Elsevier

Social Networks

Volume 30, Issue 4, October 2008, Pages 297-308
Social Networks

Treatment of non-response in longitudinal network studies

https://doi.org/10.1016/j.socnet.2008.04.004Get rights and content

Abstract

The collection of longitudinal data on complete social networks often faces the problem of actor non-response. The resulting incomplete data pose a challenge to statistical analysis, as there typically is no natural way to treat the missing cases. This paper examines the problems caused by actors missing as nominators, but still occurring as nominees, in complete, directed networks measured in a panel design. In the framework of stochastic actor-driven models for network change (“SIENA models”), different methods to cope with such incomplete data are investigated. Data on a friendship network among female high school students are used to illustrate the procedures. Missing data problems related to early panel exit and late panel entry are not addressed.

Introduction

Data analysis in social sciences is often hampered by non-response. In the analysis of social networks, non-response results in missing network information. This means that ties from one actor to another are not observed and/or information on actor attributes is not available. According to Burt “missing data are doubly a curse to survey network analysis” (Burt, 1987, p. 63), compared to other types of analyses (see also Borgatti and Molina, 2003). First, the complexity of items in network surveys is more likely to generate missing data (e.g., Marsden, 2005), and second, network analysis is especially sensitive to missing data because of the dependence structure of the data. If a network tie, or worse, an actor is missing, there is limited capacity to describe the network context of the actors whose ties are missing and there is lack of information on the context of neighboring actors (Robins et al., 2004).

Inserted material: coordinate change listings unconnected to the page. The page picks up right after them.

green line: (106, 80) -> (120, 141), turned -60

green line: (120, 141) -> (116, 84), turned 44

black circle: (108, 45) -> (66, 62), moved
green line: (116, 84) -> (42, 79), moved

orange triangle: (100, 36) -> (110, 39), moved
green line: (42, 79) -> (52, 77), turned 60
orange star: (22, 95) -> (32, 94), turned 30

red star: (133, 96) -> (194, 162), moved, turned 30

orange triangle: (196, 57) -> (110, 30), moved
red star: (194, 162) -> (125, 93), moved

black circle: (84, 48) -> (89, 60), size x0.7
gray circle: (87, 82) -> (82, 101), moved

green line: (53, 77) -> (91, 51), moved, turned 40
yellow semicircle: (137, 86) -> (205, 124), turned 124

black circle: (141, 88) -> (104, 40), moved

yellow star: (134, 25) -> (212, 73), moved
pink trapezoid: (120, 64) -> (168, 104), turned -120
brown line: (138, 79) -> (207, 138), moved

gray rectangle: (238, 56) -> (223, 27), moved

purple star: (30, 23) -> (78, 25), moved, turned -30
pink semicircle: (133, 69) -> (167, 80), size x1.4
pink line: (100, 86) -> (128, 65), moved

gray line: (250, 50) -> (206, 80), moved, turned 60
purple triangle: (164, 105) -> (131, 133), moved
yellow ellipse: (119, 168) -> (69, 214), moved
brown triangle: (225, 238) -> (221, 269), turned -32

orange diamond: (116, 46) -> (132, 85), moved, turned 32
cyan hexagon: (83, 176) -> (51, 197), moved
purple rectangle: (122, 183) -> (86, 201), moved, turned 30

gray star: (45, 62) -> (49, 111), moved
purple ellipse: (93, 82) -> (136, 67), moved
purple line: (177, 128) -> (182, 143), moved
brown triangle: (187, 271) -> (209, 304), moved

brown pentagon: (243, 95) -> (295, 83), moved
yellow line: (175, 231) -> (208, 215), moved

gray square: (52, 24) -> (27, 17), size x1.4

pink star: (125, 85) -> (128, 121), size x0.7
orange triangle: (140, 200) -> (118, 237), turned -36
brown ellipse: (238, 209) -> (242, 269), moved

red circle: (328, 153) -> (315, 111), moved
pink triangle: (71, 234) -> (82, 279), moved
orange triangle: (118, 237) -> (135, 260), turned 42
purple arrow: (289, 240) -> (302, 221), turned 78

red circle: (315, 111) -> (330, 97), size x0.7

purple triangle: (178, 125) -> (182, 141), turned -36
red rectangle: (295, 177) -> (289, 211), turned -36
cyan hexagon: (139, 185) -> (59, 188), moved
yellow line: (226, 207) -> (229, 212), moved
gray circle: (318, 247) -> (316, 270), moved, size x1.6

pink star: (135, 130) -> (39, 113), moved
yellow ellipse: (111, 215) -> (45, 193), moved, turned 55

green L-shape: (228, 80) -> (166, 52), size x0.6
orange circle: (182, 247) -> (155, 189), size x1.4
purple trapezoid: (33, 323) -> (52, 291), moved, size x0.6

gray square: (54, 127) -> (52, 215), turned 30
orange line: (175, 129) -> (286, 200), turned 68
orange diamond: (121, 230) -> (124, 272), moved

The effects of non-response and missing data on the structural properties of networks are investigated in several studies Burt, 1987, Costenbader and Valente, 2003, Kossinets, 2006. The general conclusion is that missing data have a negative effect on network mapping (Borgatti and Molina, 2003) and estimating structural network properties: the strength of relationships is underestimated (Burt, 1987), centrality measures become unstable as well as degree measures Costenbader and Valente, 2003, Kossinets, 2006, and clustering coefficients are underestimated (Kossinets, 2006). Still, Costenbader and Valente (2003) find that measures based on indegrees are reasonably robust for small proportions of missing data when the observed incoming ties of non-respondents are used in the analysis. This latter result shows an unique property of social networks: non-participation by respondents does not necessarily mean that they are not included in the study (Borgatti and Molina, 2003). Respondents report ties to non-respondents, that is, the incoming ties of non-respondents are available.

Missing data treatment methods can use the information on non-respondents from the nominations of observed actors. Stork and Richards (1992) propose using these partially described ties between respondents and non-respondents to reconstruct the missing outgoing ties: substitute the missing ties by the value of the tie in the opposite direction. This imputation method is appropriate if ties tend to match across actors, for instance, in undirected networks. For directed networks, this (ad hoc) imputation method seems less suitable. Another imputation method is suggested by Burt (1987), who finds that missing relations are strongly associated with weak relations and therefore can be replaced with values indicating such weak relations.

More recent missing data methods are proposed by Robins et al., 2004, Gile and Handcock, 2006, Handcock and Gile, 2007, and Koskinen (2007). These methods are also based on all available data, including the incoming ties of non-respondents. The proposed methods are model-based treatment methods within the framework of exponential random graph models (ERGMs). Robins et al. (2004) model the ties from respondents to non-respondents separately from the fully described ties, which allows exploring the structural effects for the entire network. The model is especially helpful when the non-respondents systematically differ from the respondents with respect to ties. Gile and Handcock, 2006, Handcock and Gile, 2007, and Koskinen (2007) use Markov chain Monte Carlo methods to fit ERGMs to incomplete network data. This is a more traditional missing data approach based on the marginal distribution of the observed data (e.g., see Schafer and Graham, 2002), allowing for proper inferences for network properties for both respondents and non-respondents. As the methods repeatedly sample from the conditional distribution of the missing data, they can also be used to impute the data sets.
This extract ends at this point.